• _Task objective_
Below are entries. Pull out all lines containing "trên".

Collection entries
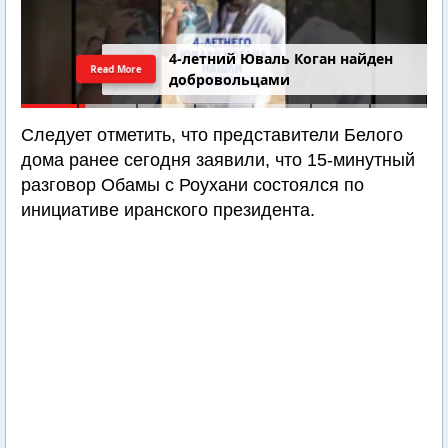
4-летний Юваль Коган найден
Read More
добровольцами
Следует отметить, что представители Белого
дома ранее сегодня заявили, что 15-минутный
разговор Обамы с Роухани состоялся по
инициативе иранского президента.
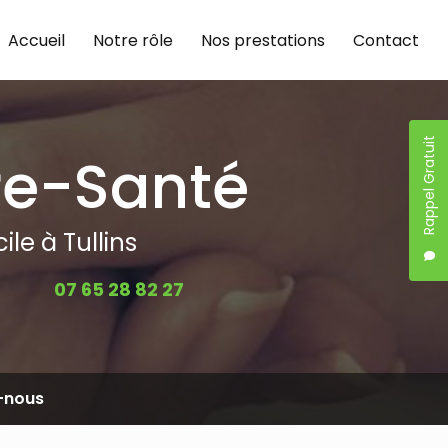
Accueil
Notre rôle
Nos prestations
Contact
Rappel Gratuit
re-Santé
le à Tullins
07 65 28 82 27
-nous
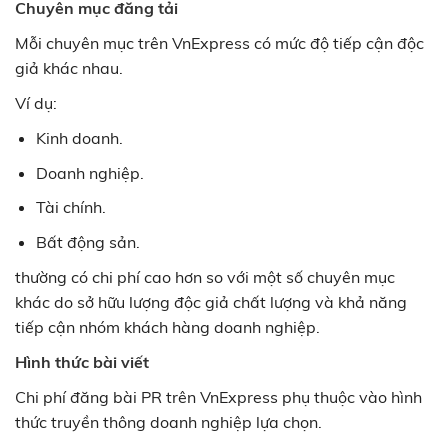
Chuyên mục đăng tải
Mỗi chuyên mục trên VnExpress có mức độ tiếp cận độc
giả khác nhau.
Ví dụ:
Kinh doanh.
Doanh nghiệp.
Tài chính.
Bất động sản.
thường có chi phí cao hơn so với một số chuyên mục
khác do sở hữu lượng độc giả chất lượng và khả năng
tiếp cận nhóm khách hàng doanh nghiệp.
Hình thức bài viết
Chi phí đăng bài PR trên VnExpress phụ thuộc vào hình
thức truyền thông doanh nghiệp lựa chọn.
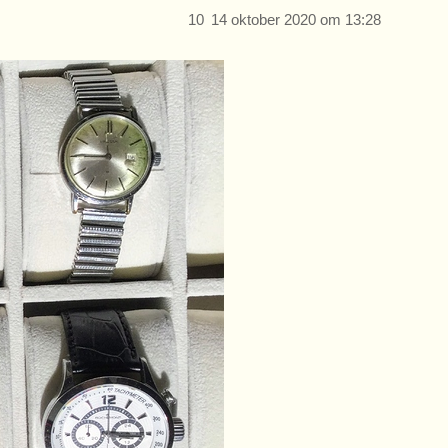
10
14 oktober 2020 om 13:28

• _Exercise answer_
Mỗi chuyên mục trên VnExpress có mức độ tiếp cận độc
Chi phí đăng bài PR trên VnExpress phụ thuộc vào hình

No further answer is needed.